There's only one problem with Topolski's argument: it's completely bogus. In fact, it is revisionist history. Network administrators, at the time, were cheering the release of something more powerful and flexible than Gopher (which UMN had just decided it was going to try to license for money).
Here's the truth behind Topolski's nonsense. The reason Topolski is making this tenuous, bogus argument is that he has just been hired by a Washington, DC lobbying group called the
New America Foundation. This group is what's known as an "astroturf group." It pretends to be populist, but in fact is funded by big corporate money and promotes agendas that those corporations tell it to promote.

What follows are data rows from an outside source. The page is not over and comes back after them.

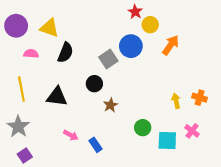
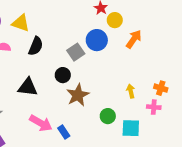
yellow arrow: (176, 101) -> (131, 91), moved
brown star: (110, 105) -> (78, 95), size x1.6
pink cross: (192, 131) -> (154, 107), moved, turned -32
pink arrow: (71, 135) -> (41, 123), size x1.6

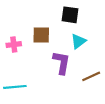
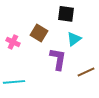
brown square: (41, 35) -> (39, 33), turned 30
pink cross: (14, 45) -> (13, 42), turned 32

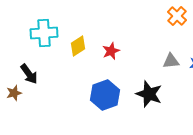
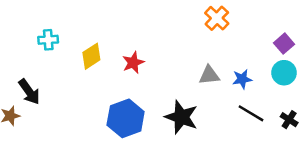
cyan cross: (44, 33) -> (48, 40), size x0.6

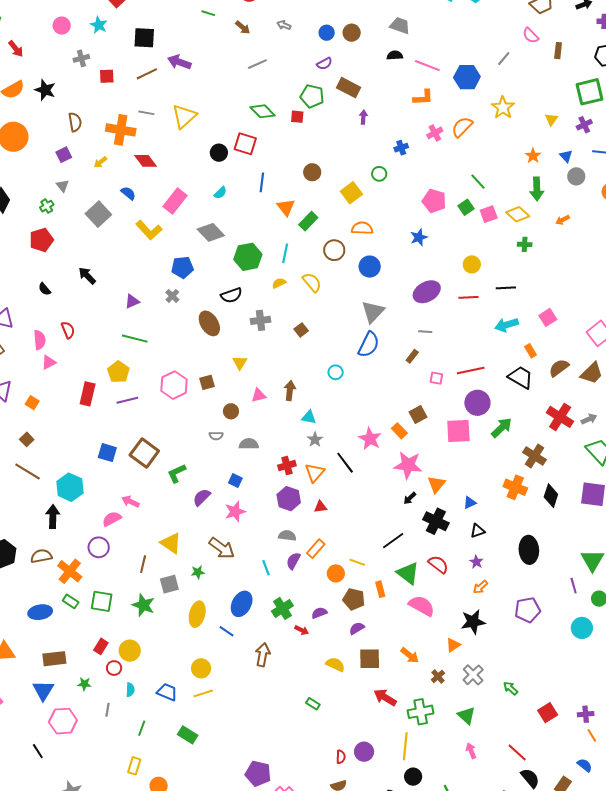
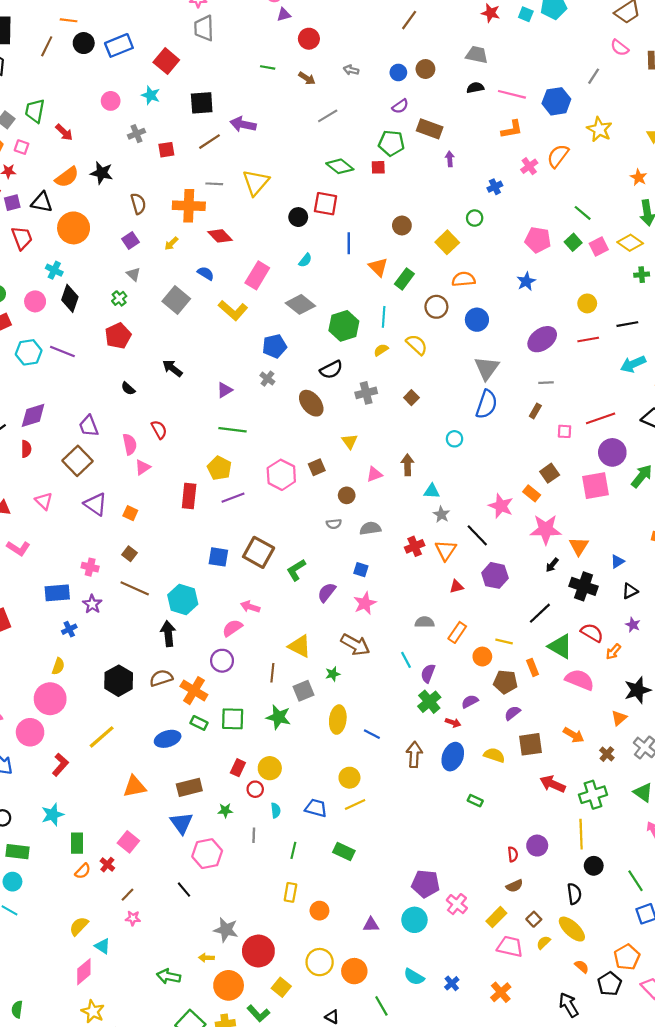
purple hexagon: (289, 499) -> (495, 575), moved
purple semicircle: (293, 561) -> (428, 673), moved
orange arrow: (480, 587) -> (613, 652), moved
blue ellipse: (242, 604) -> (453, 757), moved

In the case of the "New America Foundation," this is quite blatant: the Chairman of the group is Eric Schmidt, the CEO of GoogleClick (Google, which has merged with DoubleClick and is therefore the world's largest invader of Web users' privacy). Schmidt he has funneled more than $1 million of Google's money to the group. The group, in turn, parrots Google's corporate agenda to the letter. As does Topolski. Both Google and Topolski are seeking to regulate the Internet in ways that benefit Google at others' expense. In particular, the legislation which Google favors would force ISPs to raise prices, harm or even destroy competitive Internet service providers (leaving a cable/telco duopoly), and harm all Internet users' quality of service. In short, this is a corporate scam. Don't fall for it.